Additionally, outside of North America, as of December 31, 2013, our Company owned and operated 17 principal beverage
concentrate manufacturing plants, of which three are included in the Eurasia and Africa operating segment, three are included in
the Europe operating segment, five are included in the Latin America operating segment, and six are included in the Pacific
operating segment, and we owned a majority interest in and operated one beverage concentrate manufacturing plant included in
the Pacific operating segment.
We own or hold a majority interest in or otherwise consolidate under applicable accounting rules bottling operations that, as of
December 31, 2013, owned 75 principal beverage bottling and canning plants located throughout the world. These plants are
included in the Bottling Investments operating segment.
Management believes that our Company’s facilities for the production of our products are suitable and adequate, that they are
being appropriately utilized in line with past experience, and that they have sufficient production capacity for their present
intended purposes. The extent of utilization of such facilities varies based upon seasonal demand for our products. However,
management believes that additional production can be obtained at the existing facilities by adding personnel and capital
equipment and, at some facilities, by adding shifts of personnel or expanding the facilities. We continuously review our anticipated
requirements for facilities and, on the basis of that review, may from time to time acquire additional facilities and/or dispose of
existing facilities.
ITEM 3. LEGAL PROCEEDINGS
The Company is involved in various legal proceedings, including the proceedings specifically discussed below. Management
believes that the total liabilities to the Company that may arise as a result of currently pending legal proceedings will not have a
material adverse effect on the Company taken as a whole.
Aqua-Chem Litigation
On December 20, 2002, the Company filed a lawsuit (The Coca-Cola Company v. Aqua-Chem, Inc., Civil Action No. 2002CV631-50) in
the Superior Court of Fulton County, Georgia (the ‘‘Georgia Case’’), seeking a declaratory judgment that the Company has no
obligation to its former subsidiary, Aqua-Chem, Inc., now known as Cleaver-Brooks, Inc. (‘‘Aqua-Chem’’), for any past, present or
future liabilities or expenses in connection with any claims or lawsuits against Aqua-Chem. Subsequent to the Company’s filing but
on the same day, Aqua-Chem filed a lawsuit (Aqua-Chem, Inc. v. The Coca-Cola Company, Civil Action No. 02CV012179) in the
Circuit Court, Civil Division of Milwaukee County, Wisconsin (the ‘‘Wisconsin Case’’). In the Wisconsin Case, Aqua-Chem sought
a declaratory judgment that the Company is responsible for all liabilities and expenses not covered by insurance in connection
with certain of Aqua-Chem’s general and product liability claims arising from occurrences prior to the Company’s sale of
Aqua-Chem in 1981, and a judgment for breach of contract in an amount exceeding $9 million for costs incurred by Aqua-Chem
to date in connection with such claims. The Wisconsin Case initially was stayed, pending final resolution of the Georgia Case, and
later was voluntarily dismissed without prejudice by Aqua-Chem.

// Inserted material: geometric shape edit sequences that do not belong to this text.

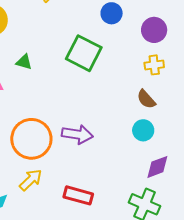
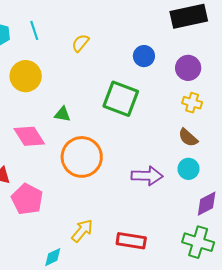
yellow cross: (154, 65) -> (192, 103), turned 30
purple arrow: (77, 134) -> (147, 176), moved
orange circle: (31, 139) -> (82, 157), moved

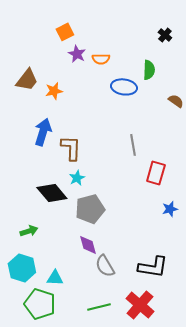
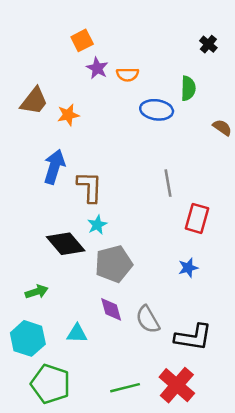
blue star: (170, 209) -> (188, 268), moved
gray semicircle: (105, 266) -> (148, 319), moved
cyan triangle: (55, 278) -> (77, 333), moved

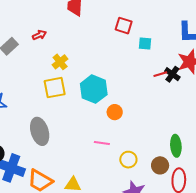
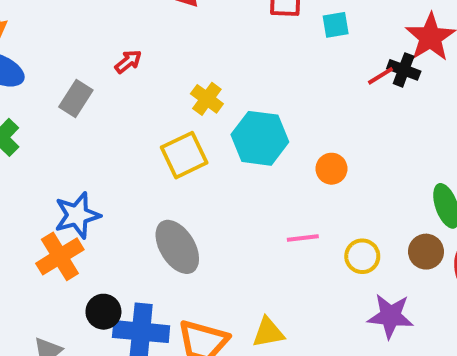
yellow cross: (60, 62) -> (207, 99), moved
orange circle: (115, 112) -> (331, 169), moved

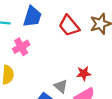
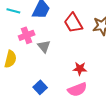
gray triangle: (61, 86) -> (44, 46), moved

The Company owned Aqua-Chem from 1970 to 1981. During that time, the Company purchased over $400 million of insurance
coverage, which also insures Aqua-Chem for some of its prior and future costs for certain product liability and other claims. The
Company sold Aqua-Chem to Lyonnaise American Holding, Inc., in 1981 under the terms of a stock sale agreement. The 1981
agreement, and a subsequent 1983 settlement agreement, outlined the parties’ rights and obligations concerning past and future
claims and lawsuits involving Aqua-Chem. Cleaver-Brooks, a division of Aqua-Chem, manufactured boilers, some of which
contained asbestos gaskets. Aqua-Chem was first named as a defendant in asbestos lawsuits in or around 1985 and currently has
approximately 40,000 active claims pending against it.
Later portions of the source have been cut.